DATA FOR THIS EXERCISE: Begin

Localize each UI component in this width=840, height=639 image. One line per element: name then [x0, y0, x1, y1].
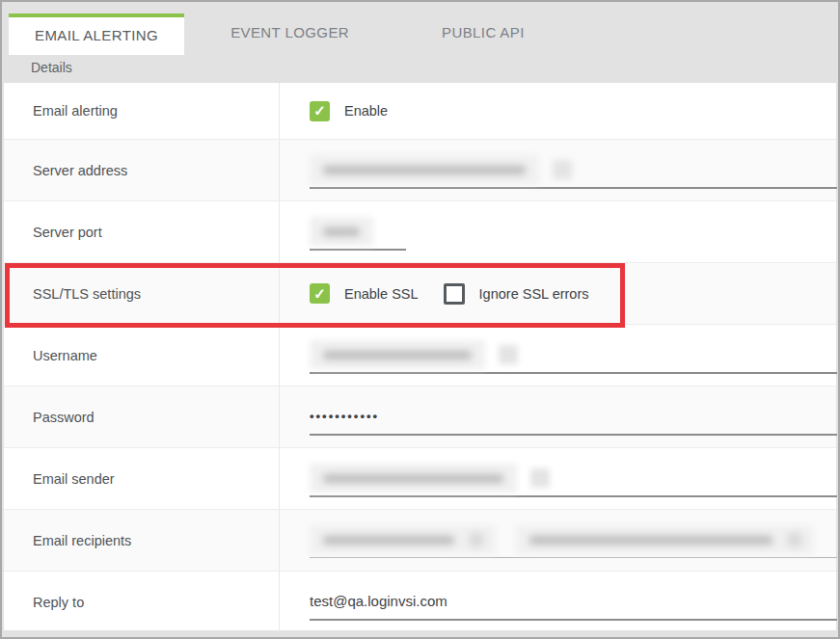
checkbox-label: Ignore SSL errors: [479, 286, 589, 302]
row-label: Server port: [4, 201, 280, 262]
row-email-sender: Email sender: [4, 447, 836, 509]
recipient-chip: [310, 525, 495, 554]
row-label: SSL/TLS settings: [4, 263, 280, 324]
row-label: Email sender: [4, 448, 280, 509]
tab-email-alerting[interactable]: EMAIL ALERTING: [9, 13, 184, 55]
row-email-recipients: Email recipients: [4, 509, 836, 571]
redacted-clear-icon: [499, 345, 518, 364]
row-label: Server address: [4, 140, 280, 200]
details-subheader: Details: [2, 55, 838, 84]
tab-public-api[interactable]: PUBLIC API: [395, 14, 571, 55]
tab-bar: EMAIL ALERTING EVENT LOGGER PUBLIC API: [2, 2, 838, 55]
row-ssl-tls-settings: SSL/TLS settings ✓ Enable SSL Ignore SSL…: [4, 262, 836, 324]
input-underline: [310, 372, 837, 374]
server-address-input[interactable]: [310, 152, 837, 189]
checkmark-icon: ✓: [313, 102, 326, 120]
ignore-ssl-errors-checkbox[interactable]: Ignore SSL errors: [444, 283, 589, 305]
password-input[interactable]: •••••••••••: [310, 399, 837, 436]
input-underline: [310, 187, 837, 189]
enable-checkbox[interactable]: ✓ Enable: [310, 101, 388, 121]
server-port-input[interactable]: [310, 214, 406, 251]
checkbox-checked-icon: ✓: [310, 101, 330, 121]
row-label: Email alerting: [4, 83, 280, 139]
reply-to-input[interactable]: [310, 593, 837, 609]
settings-page: EMAIL ALERTING EVENT LOGGER PUBLIC API D…: [0, 0, 840, 639]
input-underline: [310, 434, 837, 436]
checkbox-checked-icon: ✓: [310, 283, 330, 304]
row-label: Email recipients: [4, 510, 280, 571]
redacted-clear-icon: [530, 468, 550, 488]
email-recipients-input[interactable]: [310, 522, 837, 558]
row-email-alerting: Email alerting ✓ Enable: [4, 83, 836, 139]
checkmark-icon: ✓: [313, 285, 326, 303]
redacted-text: [310, 217, 373, 246]
redacted-text: [310, 464, 517, 493]
enable-ssl-checkbox[interactable]: ✓ Enable SSL: [310, 283, 419, 304]
row-label: Username: [4, 325, 280, 386]
row-label: Password: [4, 386, 280, 447]
row-label: Reply to: [4, 572, 280, 632]
password-masked-value: •••••••••••: [310, 409, 379, 423]
row-server-port: Server port: [4, 200, 836, 262]
checkbox-unchecked-icon: [444, 283, 465, 305]
tab-event-logger[interactable]: EVENT LOGGER: [184, 14, 395, 55]
checkbox-label: Enable SSL: [344, 286, 419, 302]
email-sender-input[interactable]: [310, 461, 837, 497]
input-underline: [310, 619, 837, 621]
input-underline: [310, 557, 837, 558]
row-password: Password •••••••••••: [4, 386, 836, 447]
redacted-text: [310, 155, 539, 184]
row-username: Username: [4, 324, 836, 386]
reply-to-field: [310, 584, 837, 621]
row-server-address: Server address: [4, 139, 836, 200]
redacted-text: [310, 340, 485, 369]
checkbox-label: Enable: [344, 103, 388, 119]
row-reply-to: Reply to: [4, 571, 836, 632]
redacted-clear-icon: [553, 160, 572, 179]
recipient-chip: [516, 525, 813, 554]
username-input[interactable]: [310, 337, 837, 374]
input-underline: [310, 249, 406, 251]
settings-table: Email alerting ✓ Enable Server address: [4, 83, 836, 630]
input-underline: [310, 495, 837, 497]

DATA FOR THIS EXERCISE: End

# EXERCISE INSTRUCTIONS
Scan the listing and copy every line where the string "text" shows up.

# PROBLEM SOLUTION
redacted-text: [310, 217, 373, 246]
redacted-text: [310, 464, 517, 493]
redacted-text: [310, 155, 539, 184]
redacted-text: [310, 340, 485, 369]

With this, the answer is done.